→ **Material supplied**
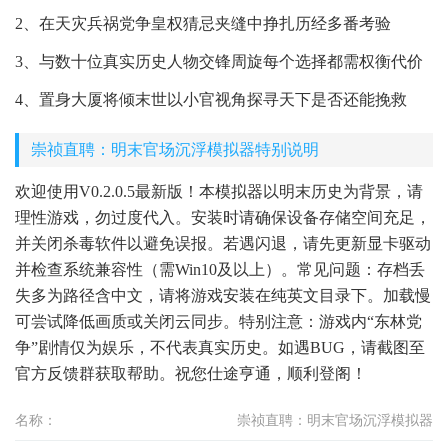
2、在天灾兵祸党争皇权猜忌夹缝中挣扎历经多番考验
3、与数十位真实历史人物交锋周旋每个选择都需权衡代价
4、置身大厦将倾末世以小官视角探寻天下是否还能挽救
崇祯直聘：明末官场沉浮模拟器特别说明
欢迎使用V0.2.0.5最新版！本模拟器以明末历史为背景，请
理性游戏，勿过度代入。安装时请确保设备存储空间充足，
并关闭杀毒软件以避免误报。若遇闪退，请先更新显卡驱动
并检查系统兼容性（需Win10及以上）。常见问题：存档丢
失多为路径含中文，请将游戏安装在纯英文目录下。加载慢
可尝试降低画质或关闭云同步。特别注意：游戏内“东林党
争”剧情仅为娱乐，不代表真实历史。如遇BUG，请截图至
官方反馈群获取帮助。祝您仕途亨通，顺利登阁！
名称：
崇祯直聘：明末官场沉浮模拟器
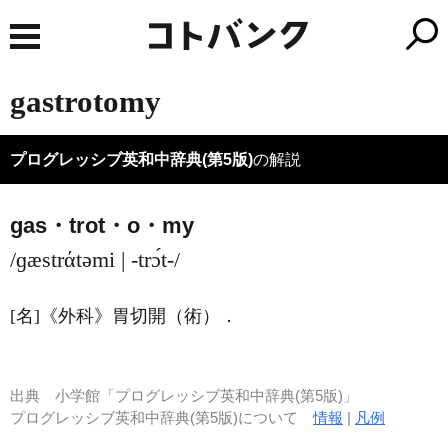
gastrotomy
プログレッシブ英和中辞典(第5版)
の解説
gas・trot・o・my
/ɡæstrάtəmi | -trɔ́t-/
[名]
《外科》
胃切開（術）
．
出典
小学館「プログレッシブ英和中辞典(第5版)」
プログレッシブ英和中辞典(第5版)について
情報
|
凡例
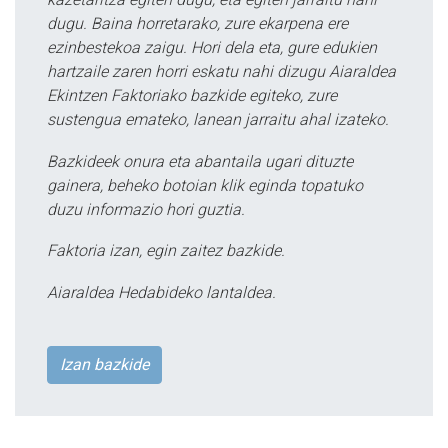
dugu. Baina horretarako, zure ekarpena ere
ezinbestekoa zaigu. Hori dela eta, gure edukien
hartzaile zaren horri eskatu nahi dizugu Aiaraldea
Ekintzen Faktoriako bazkide egiteko, zure
sustengua emateko, lanean jarraitu ahal izateko.
Bazkideek onura eta abantaila ugari dituzte
gainera, beheko botoian klik eginda topatuko
duzu informazio hori guztia.
Faktoria izan, egin zaitez bazkide.
Aiaraldea Hedabideko lantaldea.
Izan bazkide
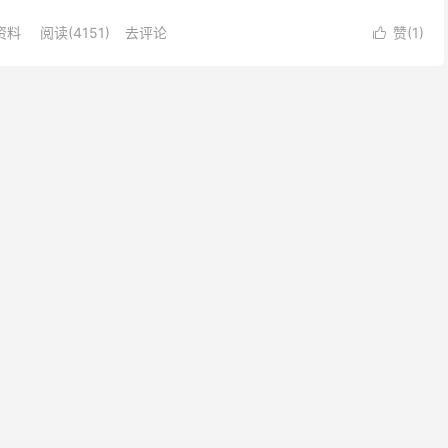
TE认证包括但不限于：...
P资料
阅读(4151)
去评论
赞(
1
)

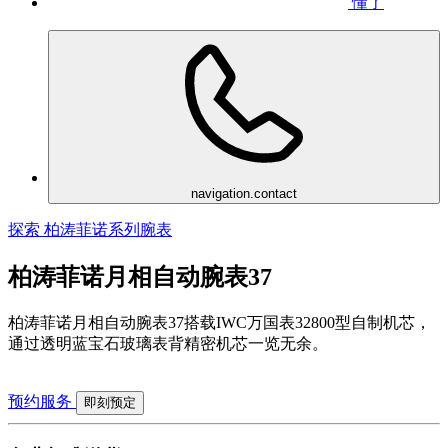
懂了
navigation.contact
探索 柏涛菲诺系列腕表
柏涛菲诺月相自动腕表37
柏涛菲诺月相自动腕表37搭载IWC万国表32800型自制机芯，
通过透明蓝宝石玻璃表背精密机芯一览无余。
预约服务
即刻预定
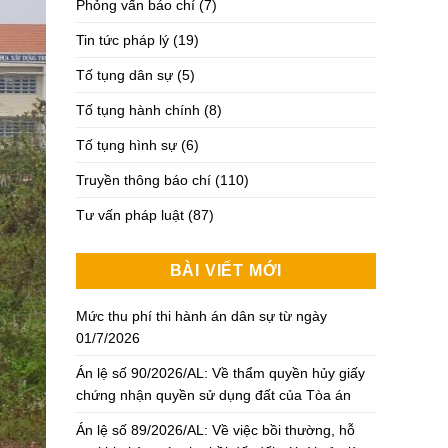
Phỏng vấn báo chí
(7)
Tin tức pháp lý
(19)
Tố tụng dân sự
(5)
Tố tụng hành chính
(8)
Tố tụng hình sự
(6)
Truyền thông báo chí
(110)
Tư vấn pháp luật
(87)
BÀI VIẾT MỚI
Mức thu phí thi hành án dân sự từ ngày
01/7/2026
Án lệ số 90/2026/AL: Về thẩm quyền hủy giấy
chứng nhận quyền sử dụng đất của Tòa án
Án lệ số 89/2026/AL: Về việc bồi thường, hỗ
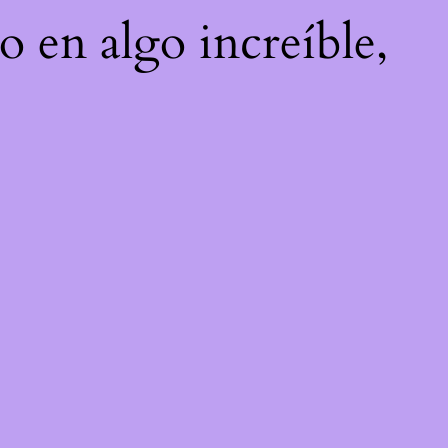
o en algo increíble,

→ **Task to complete**
Work from the entries above. Set down exactly and only the lines from the line with "理性游戏，勿过度代入。安装时请确保设备存储空间充足，" to the line with "dugu. Baina horretarako, zure ekarpena ere", both included, and leave the pictures out.

→ **Answer section**
理性游戏，勿过度代入。安装时请确保设备存储空间充足，
并关闭杀毒软件以避免误报。若遇闪退，请先更新显卡驱动
并检查系统兼容性（需Win10及以上）。常见问题：存档丢
失多为路径含中文，请将游戏安装在纯英文目录下。加载慢
可尝试降低画质或关闭云同步。特别注意：游戏内“东林党
争”剧情仅为娱乐，不代表真实历史。如遇BUG，请截图至
官方反馈群获取帮助。祝您仕途亨通，顺利登阁！
名称：
崇祯直聘：明末官场沉浮模拟器
gastrotomy
プログレッシブ英和中辞典(第5版)
の解説
gas・trot・o・my
/ɡæstrάtəmi | -trɔ́t-/
[名]
《外科》
胃切開（術）
．
出典
小学館「プログレッシブ英和中辞典(第5版)」
プログレッシブ英和中辞典(第5版)について
情報
|
凡例
dugu. Baina horretarako, zure ekarpena ere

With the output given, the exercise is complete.